WG3. Climate Change and the Environment

  • Michelle Michot Foss (United States). Ms. Foss holds a PhD from the University of Louisiana-Lafayette, the Colorado School of Mines and the University of Houston. She has over 30 years’ experience in oil, gas, LNG, and energy prospects and scenarios. She is advisor to the USA and to several international power companies. She has developed and managed private, WB, USAID, and US Department of Energy projects. She is an Executive Trainer at the UT McCombs School of Business. She has been a Senior Fellow (USAEE-US Association for Energy Economics) (2006); selected as one of the Key Women in Energy-Americas (2003); member of the Scientific Council, 50th Anniversary of ENI (2003); President of IAEE (2003), and President of USAEE (2001), among others.


  • Margarita Astrálaga (Colombia). Ms. Astrálaga is a biologist, specialist in environmental management from the Danish Water Institute, and holds a Master in Regional Planning and Development. She has over 25 years of experience in the environment and sustainable development sector, and has held a wide-range of responsibilities, at the national and international levels. Among others she has worked at the United Nations Environment Programme in Nairobi, Kenya, and the Latin American and Caribbean Region of the Oceans and Coastal Areas Programme (1988), as Head of the Capacity Building Unit of the Secretariat of the Convention of Trade on Endangered Species (CITES) (1994-1997), as consultant for the World Bank and the Inter American Development Bank on institutional strengthening of the Ministry of Environment and designing a biodiversity strategy for Patagonia, and the Secretariat of the Ramsar Convention on Wetlands as the Americas Senior Advisor (1999). Until April 2010 she worked for the International Union for Conservation of Nature as the Director of the IUCN Mediterranean Cooperation Centre in Spain, and now works for United Nations Environmental Programme (UNEP) as the Regional Director in the Office for Latin America and the Caribbean.


Group of Women Parliamentarians: Meeting 08. Financial Crisis and its Effects on Women in the Region

  • Mayra Buvinic (Chile). Ms. Buvinic holds a PhD in Social Psychology from University of Wisconsin-Madison.
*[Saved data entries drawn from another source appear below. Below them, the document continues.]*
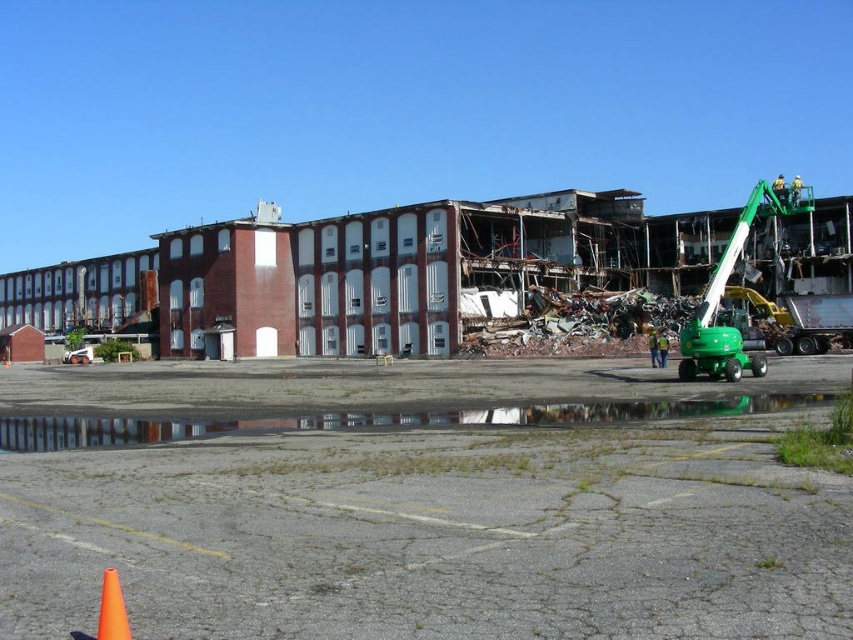 You are a safety inspector evaluating the demolition site. You notice the rusty metal debris at center and the orange plastic traffic cone at lower left. Which object is bigger in size?

The rusty metal debris at center has a larger size compared to the orange plastic traffic cone at lower left, so the rusty metal debris at center is bigger.

You are a safety inspector needing to walk from the green rubber excavator at right to the reflective concrete puddle at lower center. How far will you have to walk?

You will have to walk 18.87 meters from the green rubber excavator at right to the reflective concrete puddle at lower center.

You are a construction worker who needs to cross from the cracked asphalt parking lot to the green rubber excavator at right. There is a reflective concrete puddle at lower center in your path. Can you step over it without getting your boots wet? Explain why or why not based on the puddle and excavator sizes.

The reflective concrete puddle at lower center is thinner than the green rubber excavator at right. Since the puddle is thinner, it likely has a smaller width, making it possible to step over without getting your boots wet. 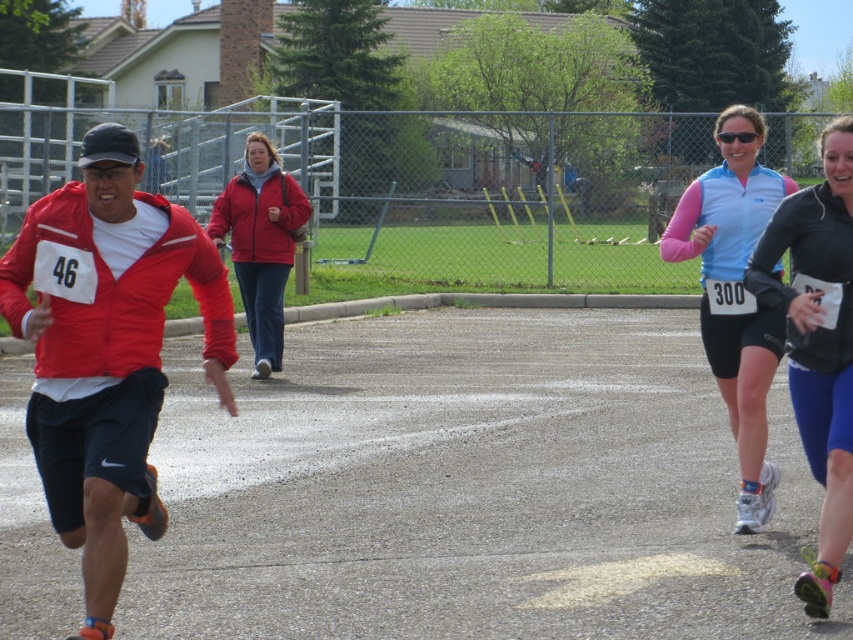 You are a photographer positioned at the starting line of the running event. You want to capture a photo that includes both the point at (685, 253) and the point at (735, 138). Which point should you focus on first to ensure both are in focus?

You should focus on point (735, 138) first because it is closer to you than point (685, 253). By focusing on the closer point, the further point will also be within the depth of field, ensuring both are in focus.

You are a photographer trying to capture a closeup shot of the matte red jacket at left and the black matte running shoe at right. If your camera can only focus on objects wider than 10 cm, will both objects be in focus?

The matte red jacket at left is wider than the black matte running shoe at right, but since the description only states their relative sizes and not their exact measurements, we cannot confirm if both are wider than 10 cm. The camera might focus on the wider jacket but may struggle with the narrower shoe.

You are a photographer at the running event. You want to take a photo that includes both the matte red jacket at left and the black matte running shoe at right. Based on their positions, which object should appear lower in the photo?

The matte red jacket at left is positioned under the black matte running shoe at right, so in the photo, the matte red jacket at left will appear lower than the black matte running shoe at right. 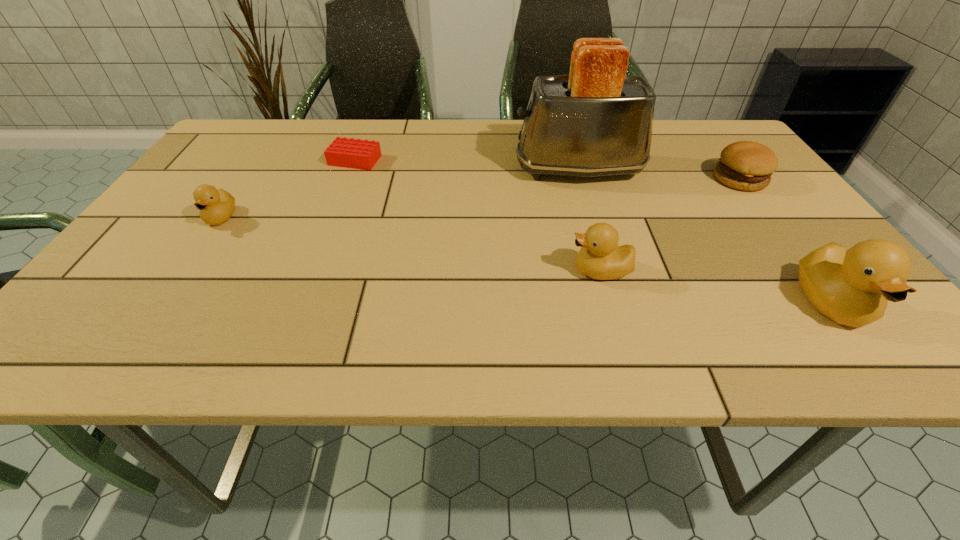 Where is `Lego at the far edge`? Lego at the far edge is located at coordinates (353, 153).

The height and width of the screenshot is (540, 960). Identify the location of object that is at the left edge. (216, 206).

Where is `duckling that is at the right edge`? duckling that is at the right edge is located at coordinates (852, 287).

Find the location of a particular element. The image size is (960, 540). hamburger that is positioned at the right edge is located at coordinates (745, 165).

Find the location of a particular element. The width and height of the screenshot is (960, 540). object located in the near right corner section of the desktop is located at coordinates (852, 287).

Image resolution: width=960 pixels, height=540 pixels. In order to click on vacant region at the far edge of the desktop in this screenshot , I will do `click(499, 137)`.

You are a GUI agent. You are given a task and a screenshot of the screen. Output one action in this format:
    pyautogui.click(x=<x>, y=<y>)
    Task: Click on the vacant space at the near edge of the desktop
    This screenshot has height=540, width=960.
    Given the screenshot: What is the action you would take?
    pyautogui.click(x=558, y=287)

Identify the location of vacant region at the left edge of the desktop. (216, 162).

In order to click on free space at the far left corner of the desktop in this screenshot , I will do `click(237, 129)`.

Where is `vacant space at the far right corner of the desktop`? Image resolution: width=960 pixels, height=540 pixels. vacant space at the far right corner of the desktop is located at coordinates (680, 123). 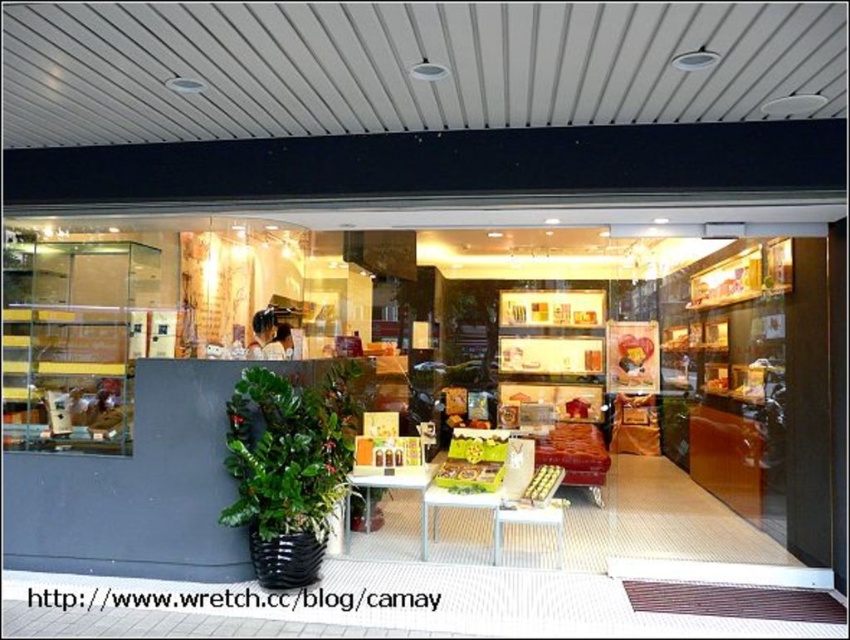 You are a customer entering the shop and want to place a gift box on the surface closest to the entrance. Which object should you use, the matte brown furniture at center or the white glossy table at center?

The white glossy table at center is the correct choice because it is positioned closer to the entrance than the matte brown furniture at center, which is to its right.

You are a customer entering the shop and want to pick up an item from the wooden table at center. Before reaching it, you notice the green matte plant at lower left. Which object is closer to the entrance of the shop?

The green matte plant at lower left is closer to the entrance of the shop because it is positioned to the left of the wooden table at center, meaning it is nearer to the entrance compared to the table.

You are a customer entering the shop and want to see the items on the wooden table at center. However, there is a green matte plant at lower left blocking your view. Can you move the plant to get a better look at the table?

The green matte plant at lower left is above the wooden table at center, so moving the plant might not be necessary as it is already positioned in a way that does not block the view of the table. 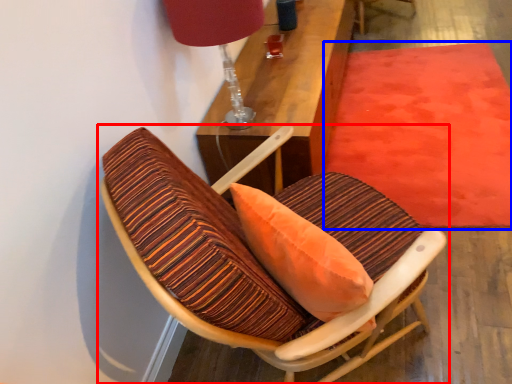 Question: Which point is further to the camera, chair (highlighted by a red box) or mat (highlighted by a blue box)?

Choices:
 (A) chair
 (B) mat

Answer: (B) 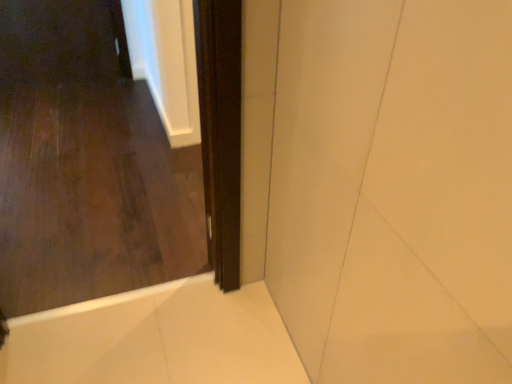 Question: From a real-world perspective, is dark wood door at center positioned above or below white glossy bath at lower right?

Choices:
 (A) above
 (B) below

Answer: (A)

Question: Considering the positions of dark wood door at center and white glossy bath at lower right in the image, is dark wood door at center taller or shorter than white glossy bath at lower right?

Choices:
 (A) tall
 (B) short

Answer: (A)

Question: Which object is positioned closest to the white glossy bath at lower right?

Choices:
 (A) dark wood door at center
 (B) dark wood screen door at center

Answer: (A)

Question: Estimate the real-world distances between objects in this image. Which object is farther from the dark wood door at center?

Choices:
 (A) dark wood screen door at center
 (B) white glossy bath at lower right

Answer: (A) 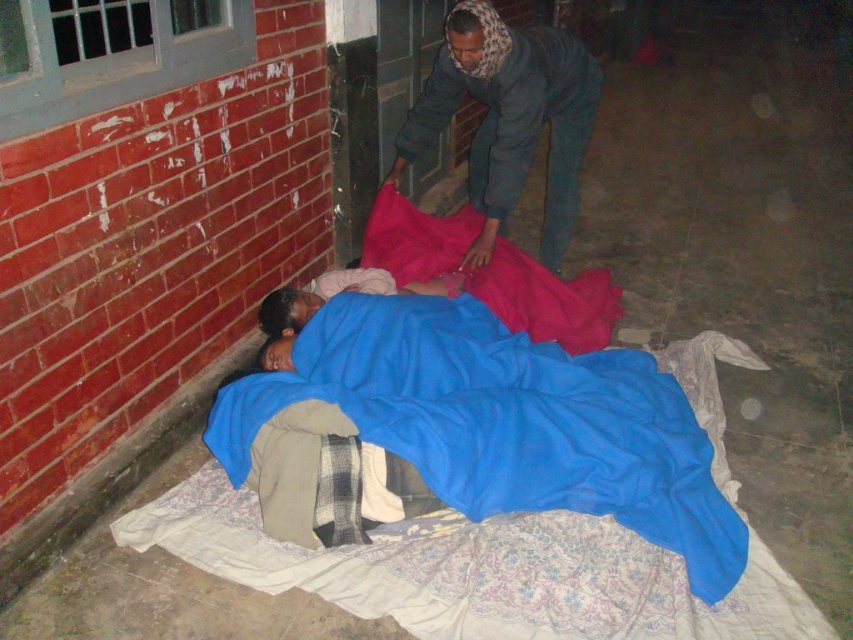 Who is shorter, dark gray fabric at upper center or matte pink fabric at center?

matte pink fabric at center is shorter.

Between point (442, 108) and point (421, 218), which one is positioned behind?

Point (442, 108)

Image resolution: width=853 pixels, height=640 pixels. I want to click on dark gray fabric at upper center, so click(508, 116).

Where is `dark gray fabric at upper center`? This screenshot has height=640, width=853. dark gray fabric at upper center is located at coordinates (508, 116).

Does point (335, 333) come behind point (502, 212)?

No, it is not.

Does blue fabric at lower left appear under dark gray fabric at upper center?

Yes.

Where is `blue fabric at lower left`? blue fabric at lower left is located at coordinates (537, 419).

Who is more distant from viewer, [474,477] or [405,227]?

Point [405,227]

Is blue fabric at lower left to the left of matte pink fabric at center from the viewer's perspective?

Indeed, blue fabric at lower left is positioned on the left side of matte pink fabric at center.

Measure the distance between blue fabric at lower left and camera.

blue fabric at lower left is 6.70 feet from camera.

I want to click on blue fabric at lower left, so click(x=537, y=419).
She led the World Bank’s Gender Action Plan (4 years, USD 70 million), positioning gender equality as “profitable economy”, including an initiative for adolescents and the promotion of gender as a priority in loans to poor countries. In her capacity as head of the Social Development Division with IADB, she shaped the Bank’s work in violence prevention, coordinated the Social Development Strategy, and launched the Social Inclusion Trust Fund. As founding member (and President for 19 years) of the International Center for Research on Women, she built an internationally renowned center that is committed to improving the situation of poor women in developing countries.